Note: According to Wardlaw et al. (2004), honey should be avoided as food to infants and children below 1 year old because it can contain spores of Clostridium botulinum, a bacterium that causes the fatal foodborne illness known as botulism. Unlike infants, however, an adult's stomach produces much acid which inhibits the growth of the bacteria.
Glucose is a type of sugar that is referred to as dextrose, blood sugar, or grape sugar. It was isolated from raisins in 1747 (Carey 1992). Commercially, it is produced from starch, a polysaccharide that is considered as a major storage product of photosynthesis in many plants, as in cereals and starchy root and tuber crops.

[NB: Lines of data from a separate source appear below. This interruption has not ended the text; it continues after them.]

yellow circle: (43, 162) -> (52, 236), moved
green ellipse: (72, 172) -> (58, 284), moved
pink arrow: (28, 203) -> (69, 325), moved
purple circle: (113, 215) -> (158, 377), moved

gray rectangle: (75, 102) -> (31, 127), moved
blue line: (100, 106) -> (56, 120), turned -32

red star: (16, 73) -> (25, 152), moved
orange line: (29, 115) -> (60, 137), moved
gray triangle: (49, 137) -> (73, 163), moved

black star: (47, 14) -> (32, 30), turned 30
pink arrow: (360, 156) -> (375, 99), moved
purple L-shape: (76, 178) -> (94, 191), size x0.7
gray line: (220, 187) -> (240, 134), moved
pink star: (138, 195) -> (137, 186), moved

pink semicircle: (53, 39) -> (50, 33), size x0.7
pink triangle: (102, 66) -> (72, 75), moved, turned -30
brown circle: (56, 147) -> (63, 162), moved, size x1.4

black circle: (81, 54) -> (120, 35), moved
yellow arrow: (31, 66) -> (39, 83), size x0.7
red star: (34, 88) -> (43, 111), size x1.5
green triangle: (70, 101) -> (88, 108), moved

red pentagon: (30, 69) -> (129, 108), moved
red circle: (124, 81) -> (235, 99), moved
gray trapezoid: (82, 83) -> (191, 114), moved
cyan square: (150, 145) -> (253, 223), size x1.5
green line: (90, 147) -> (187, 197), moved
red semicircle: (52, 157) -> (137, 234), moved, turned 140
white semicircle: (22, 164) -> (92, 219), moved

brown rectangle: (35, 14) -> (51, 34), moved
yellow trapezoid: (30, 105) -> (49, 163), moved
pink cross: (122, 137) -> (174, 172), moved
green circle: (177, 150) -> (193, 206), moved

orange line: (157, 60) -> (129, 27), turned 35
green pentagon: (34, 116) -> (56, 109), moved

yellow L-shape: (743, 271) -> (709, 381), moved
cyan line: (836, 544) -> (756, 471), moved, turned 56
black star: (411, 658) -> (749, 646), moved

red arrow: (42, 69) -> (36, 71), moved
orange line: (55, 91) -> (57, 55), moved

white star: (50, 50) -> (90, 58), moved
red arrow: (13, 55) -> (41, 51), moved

Fructose, also called levulose or fruit sugar, occurs with glucose in the juices of many ripe fruits. It is also prepared commercially from inulin,
a polysaccharide that is found in the roots of dahlia and in the tubers
of Jerusalem artichoke (Hill 1972; Linstromberg and Baumgarten 1987).The high-fructose corn syrup (HFCS) is widely used in making soft drinks, frozen desserts, and confections (Wardlaw et al. 2004).
Mannose is used largely in medicine but it does not occur naturally. It is prepared by hydrolysis of polysaccharides. Similarly, maltose or malt sugar is not readily available from plants. It is produced from starch through enzymatic degradation. Maltose is largely used in the brewing industy (Hill 1972). The chemical catalyst, an enzyme called malt diastate, is found in sprouting barley (Linstromberg and Baumgarten 1987). D-xylose can be isolated through hydrolysis of the polysaccharides in corncobs and wood of trees. Arabinose is also obtained from the polysaccharide in mesquite gum through acid hydrolysis (Carey 1992).
Further, it has become possible to elucidate what is sugar based on sweetness. Wardlaw et al. (2004) provides the following relative sweetness of different types of sugar on a per gram basis in comparison with sucrose (1.0): maltose- 0.4, glucose- 0.7, invert sugar- 1.3; and fructose- 1.2-1.8. This means that fructose is about 1.2 to 1.8 times (nearly double) more sweeter than table sugar. The values given by Bettelheim and March (1998) slightly differ but nevertheless show that galactose has the least sweetness with a score of 0.32.